Climbing Postpartum, Recovery and Prolapse
Hi Beth –
Your blog has really helped me through my pregnancy and early days of motherhood. I gave birth to a wonderful baby boy in October last year. But, 6 months later, I feel like my body is falling apart. Apparently I have only a mild bladder prolapse but I can feel the pressure all day every day. Before having my baby, and during pregnancy too, I would climb, hike, cycle, do yoga… Now, even a 20 minute walk leaves me feeling worse. I was wondering if the symptoms of your prolapse cleared up or if it sometimes comes back, and if so, how you deal with it.
Thanks for your inspiring blog!
Hi Cat –
Thanks so much for your message and reaching out. Congrats on your little boy! I hope that things are going okay minus the slight cystocele!? But ugh, the cystocele 🙁 I totally feel for you as it is so uncomfortable and disconcerting. I think I could go on for a long time about my recovery from it. I feel like it often dominates conversations amongst me and my friends.
I still feel mine occasinally when I’m really tired, on my period or I make the mistake of doing the trampoline with Theo. But instead of being this sharp pain that makes me want to sit or lie down, it’s more of a general pressure. Mine gradually improved, but the first 4 – 5 months were rough. I went to see a couple doctors and they told me the same thing, that it wasn’t severe and it would get better in time. But honestly I didn’t think they understood what I wanted to be doing, and that I didn’t want to settle for constant pressure and pain. I’m more of a “do something” about it person, so I went to a pelvic floor PT. I also did the MUTU Mama for a handful of sessions (I mainly did the first ones, not all the squats and more body exercises as I wanted to spend that time on climbing – time is limited with a kiddo as you know!) 🙂 I’m not sure if it was just the timing of it and my recovery, or that I tried swimming at the same time, or a combination of everything, but I really feel like that’s when things started to get better. The swimming helped because I felt weightless and was able to finally move my body. The pelvic floor PT helped engage some muscles that I was scared to engage after birth, and I was told by a friend about a product meant to help strengthen your pelvic floor, then I found them at yonieggs.co! And I think time just helped tighten things back up. I didn’t try running until Theo was about a year old, and with that I started very very slow, like I tried to run ten minutes, then maybe twelve, then fifteen.

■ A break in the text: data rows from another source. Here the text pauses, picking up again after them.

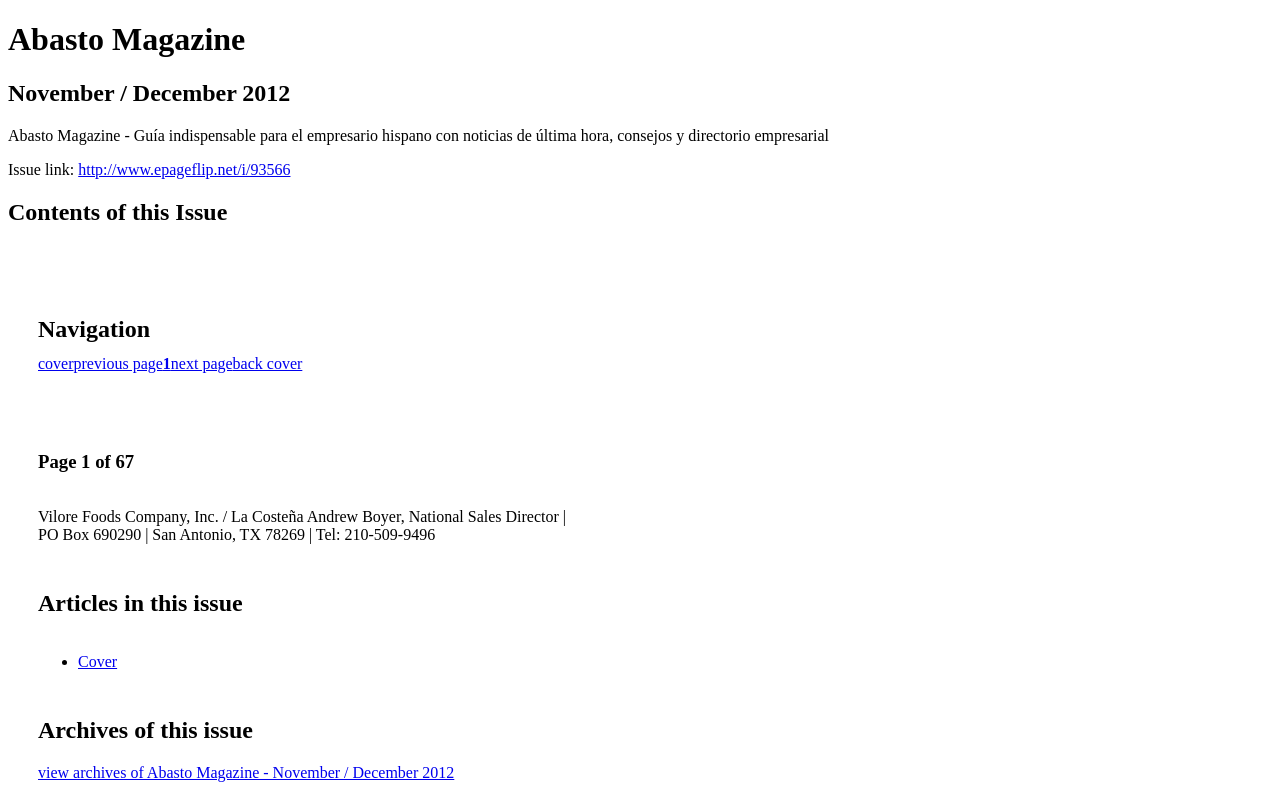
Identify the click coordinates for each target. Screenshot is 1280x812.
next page (202, 363)
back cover (268, 363)
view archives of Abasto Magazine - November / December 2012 (246, 772)
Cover (97, 661)
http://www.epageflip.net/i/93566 (184, 169)
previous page (118, 363)
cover (56, 363)
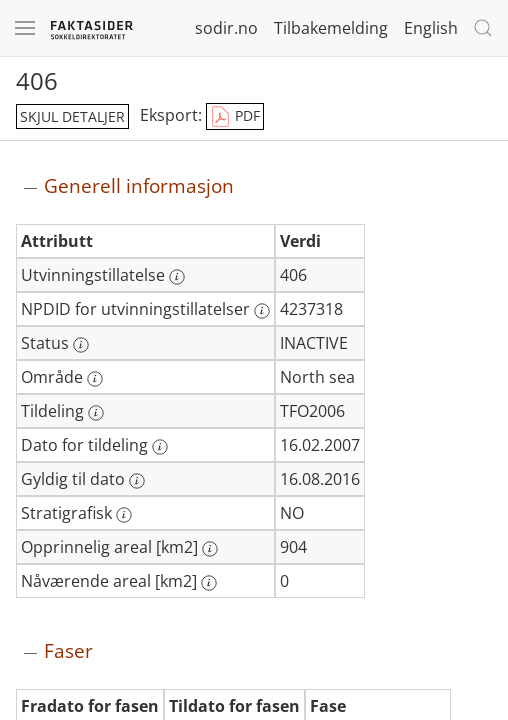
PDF (235, 117)
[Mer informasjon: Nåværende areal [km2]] (209, 583)
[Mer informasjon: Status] (81, 345)
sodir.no (226, 28)
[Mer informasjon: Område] (95, 379)
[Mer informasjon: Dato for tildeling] (160, 447)
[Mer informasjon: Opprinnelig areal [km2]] (210, 549)
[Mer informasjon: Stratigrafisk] (124, 515)
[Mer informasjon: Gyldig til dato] (137, 481)
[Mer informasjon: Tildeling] (96, 413)
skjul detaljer (72, 116)
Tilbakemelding (331, 28)
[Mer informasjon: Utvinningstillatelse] (177, 277)
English (431, 28)
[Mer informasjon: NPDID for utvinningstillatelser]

I’ve had friends who’ve had worse cystoceles and they’ve gotten the pesssary, but it hasn’t been the magic cure. Honestly, it’s one of the main things that I worry about if I were to have another child, that it would be worse and take longer to heal or not heal at all. But, rest assured, I don’t really feel it anymore. I found that I had a long physical postpartum recovery. I wanted to be an athlete and get back at it quick for my body and sanity, but that wasn’t my case. And in hindsight, it was a silver lining to get to spend all that time with Theo when he was so young. At the time it was hard to appreciate, but now I really do 🙂
If you have the ability to find a pelvic floor PT that might help. In Europe part of their healthcare is that they get sessions with a pelvic floor PT, it’s so valuable I wish we had that type of postpartum care in the US.
Let me know if this helps at all or if I can help in any other way. I’m so sorry you are going through this, but I hope that you can slowly work your way back to strength.